= Work task =
Exactly the lines from the beginning of the records to the line with "Wintertag! Die Spielseide", both ends included, are to be given again, and pictures are to be left out.

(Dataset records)

=== Begin Enclosure ===

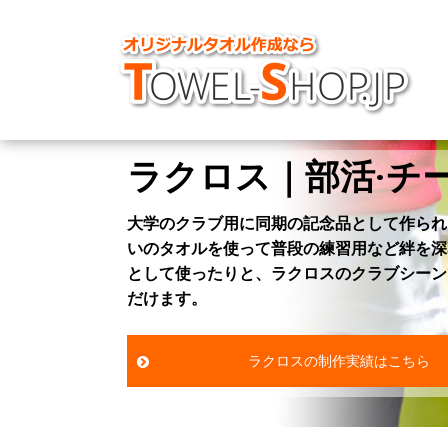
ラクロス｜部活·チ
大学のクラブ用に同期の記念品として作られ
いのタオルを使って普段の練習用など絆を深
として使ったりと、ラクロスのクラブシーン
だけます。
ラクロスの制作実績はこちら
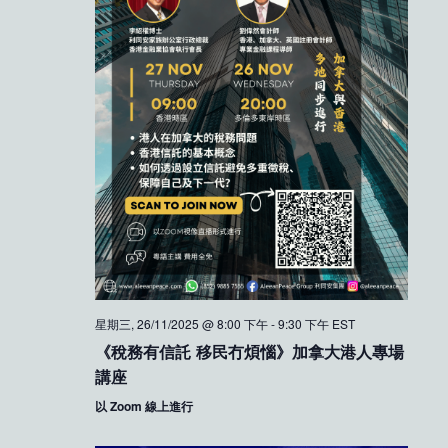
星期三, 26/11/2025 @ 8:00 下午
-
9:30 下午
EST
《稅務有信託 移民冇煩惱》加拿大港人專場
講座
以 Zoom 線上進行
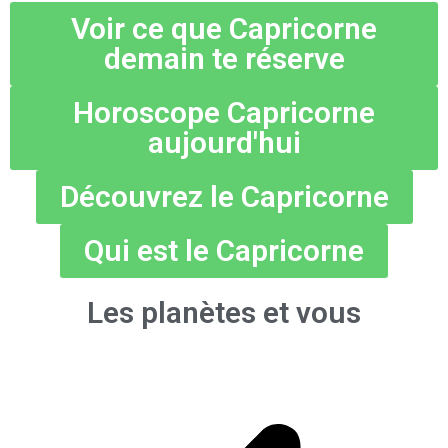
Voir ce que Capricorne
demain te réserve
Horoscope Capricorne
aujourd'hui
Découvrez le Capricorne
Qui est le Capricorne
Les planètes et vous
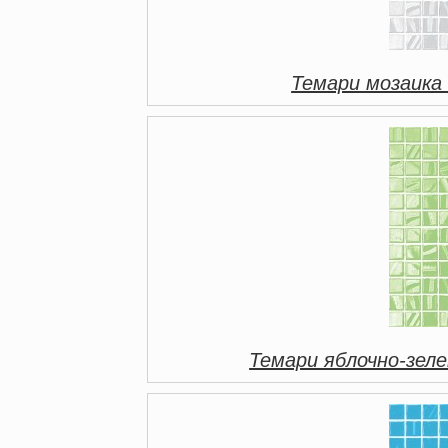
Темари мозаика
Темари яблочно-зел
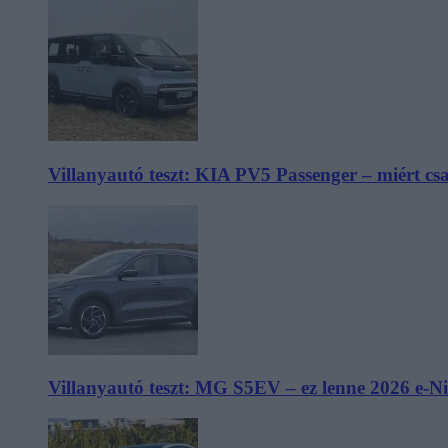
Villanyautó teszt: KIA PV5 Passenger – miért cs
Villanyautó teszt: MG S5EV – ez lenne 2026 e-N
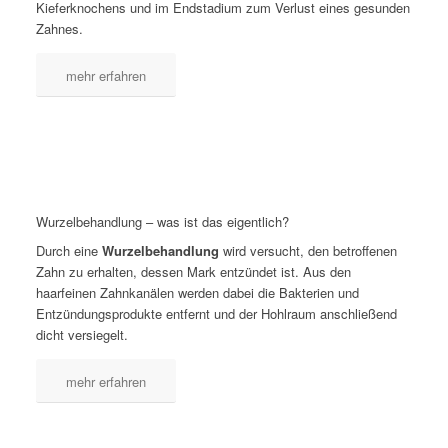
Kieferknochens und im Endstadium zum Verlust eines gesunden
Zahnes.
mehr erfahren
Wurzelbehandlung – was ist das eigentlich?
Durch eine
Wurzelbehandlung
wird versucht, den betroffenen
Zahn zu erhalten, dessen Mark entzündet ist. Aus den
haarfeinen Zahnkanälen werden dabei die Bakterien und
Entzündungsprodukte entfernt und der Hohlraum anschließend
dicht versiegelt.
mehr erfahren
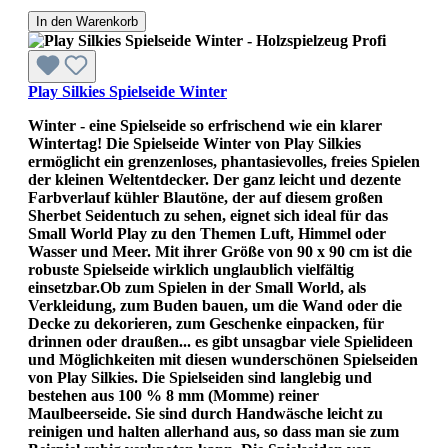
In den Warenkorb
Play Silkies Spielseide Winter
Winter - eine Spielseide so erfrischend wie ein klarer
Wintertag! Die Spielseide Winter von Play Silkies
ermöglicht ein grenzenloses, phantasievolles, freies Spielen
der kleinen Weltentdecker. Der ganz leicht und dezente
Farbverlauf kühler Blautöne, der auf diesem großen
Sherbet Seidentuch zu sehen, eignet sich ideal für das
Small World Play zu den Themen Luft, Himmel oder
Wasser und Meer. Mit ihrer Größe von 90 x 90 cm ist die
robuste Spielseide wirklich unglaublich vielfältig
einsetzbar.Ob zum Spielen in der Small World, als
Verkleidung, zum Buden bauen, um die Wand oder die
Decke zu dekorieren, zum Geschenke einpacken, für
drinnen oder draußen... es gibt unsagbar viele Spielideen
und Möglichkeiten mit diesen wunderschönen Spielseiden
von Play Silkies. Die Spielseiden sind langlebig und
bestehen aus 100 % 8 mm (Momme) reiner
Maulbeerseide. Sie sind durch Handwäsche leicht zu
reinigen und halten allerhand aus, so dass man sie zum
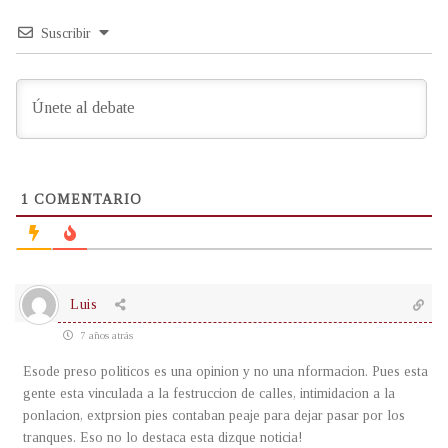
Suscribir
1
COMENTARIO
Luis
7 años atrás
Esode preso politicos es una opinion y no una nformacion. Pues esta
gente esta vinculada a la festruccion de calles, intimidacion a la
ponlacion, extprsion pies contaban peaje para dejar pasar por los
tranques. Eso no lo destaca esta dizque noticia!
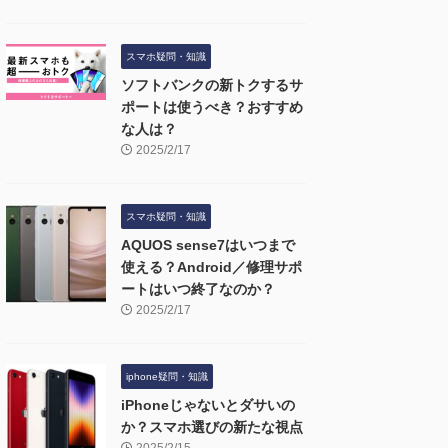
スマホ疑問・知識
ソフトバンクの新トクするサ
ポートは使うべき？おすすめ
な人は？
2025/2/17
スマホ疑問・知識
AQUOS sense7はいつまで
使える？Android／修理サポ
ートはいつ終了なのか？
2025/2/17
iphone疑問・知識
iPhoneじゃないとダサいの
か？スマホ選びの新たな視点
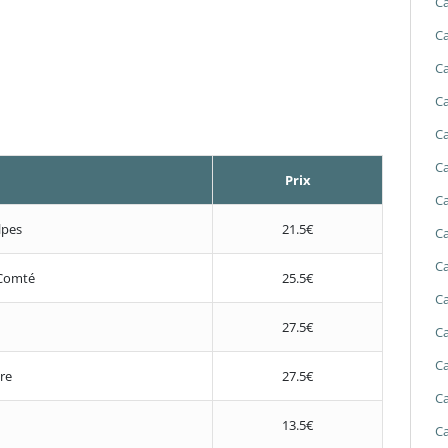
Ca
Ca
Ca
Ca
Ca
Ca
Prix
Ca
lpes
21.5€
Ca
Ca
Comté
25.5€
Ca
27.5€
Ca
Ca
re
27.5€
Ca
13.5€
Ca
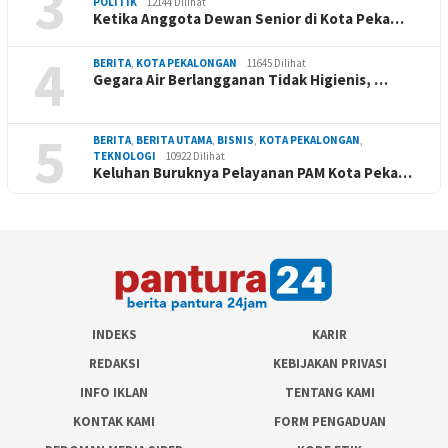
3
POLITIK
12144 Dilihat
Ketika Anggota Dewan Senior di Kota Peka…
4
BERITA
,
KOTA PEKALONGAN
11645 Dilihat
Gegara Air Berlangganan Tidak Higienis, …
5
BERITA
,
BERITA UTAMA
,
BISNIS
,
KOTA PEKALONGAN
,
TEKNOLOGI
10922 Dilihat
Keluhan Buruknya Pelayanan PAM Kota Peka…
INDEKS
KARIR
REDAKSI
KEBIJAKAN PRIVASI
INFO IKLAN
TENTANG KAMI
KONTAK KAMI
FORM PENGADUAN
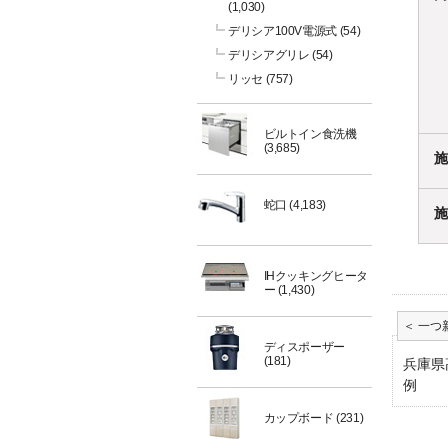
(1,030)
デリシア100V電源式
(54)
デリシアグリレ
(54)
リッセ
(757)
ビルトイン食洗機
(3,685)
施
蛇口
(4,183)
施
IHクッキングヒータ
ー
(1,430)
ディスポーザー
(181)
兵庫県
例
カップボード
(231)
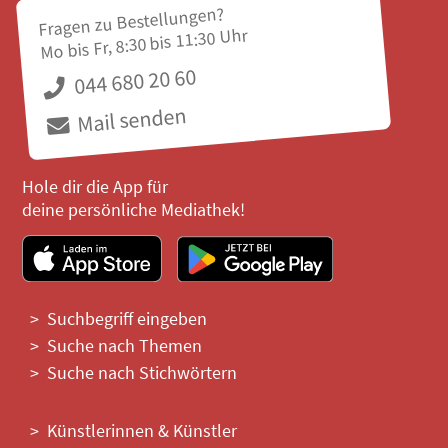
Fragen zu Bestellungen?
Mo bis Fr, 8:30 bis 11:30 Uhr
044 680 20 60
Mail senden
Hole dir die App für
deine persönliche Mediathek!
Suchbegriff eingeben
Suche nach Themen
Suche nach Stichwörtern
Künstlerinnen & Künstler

=== End Enclosure ===

= Solution =
ラクロス｜部活·チ
大学のクラブ用に同期の記念品として作られ
いのタオルを使って普段の練習用など絆を深
として使ったりと、ラクロスのクラブシーン
だけます。
ラクロスの制作実績はこちら
星期三, 26/11/2025 @ 8:00 下午
-
9:30 下午
EST
《稅務有信託 移民冇煩惱》加拿大港人專場
講座
以 Zoom 線上進行
Voir ce que Capricorne
demain te réserve
Horoscope Capricorne
aujourd'hui
Découvrez le Capricorne
Qui est le Capricorne
Les planètes et vous
Темари мозаика
Темари яблочно-зел
Villanyautó teszt: KIA PV5 Passenger – miért cs
Villanyautó teszt: MG S5EV – ez lenne 2026 e-N
Kieferknochens und im Endstadium zum Verlust eines gesunden
Zahnes.
mehr erfahren
Wurzelbehandlung – was ist das eigentlich?
Durch eine
Wurzelbehandlung
wird versucht, den betroffenen
Zahn zu erhalten, dessen Mark entzündet ist. Aus den
haarfeinen Zahnkanälen werden dabei die Bakterien und
Entzündungsprodukte entfernt und der Hohlraum anschließend
dicht versiegelt.
mehr erfahren
In den Warenkorb
Play Silkies Spielseide Winter
Winter - eine Spielseide so erfrischend wie ein klarer
Wintertag! Die Spielseide Winter von Play Silkies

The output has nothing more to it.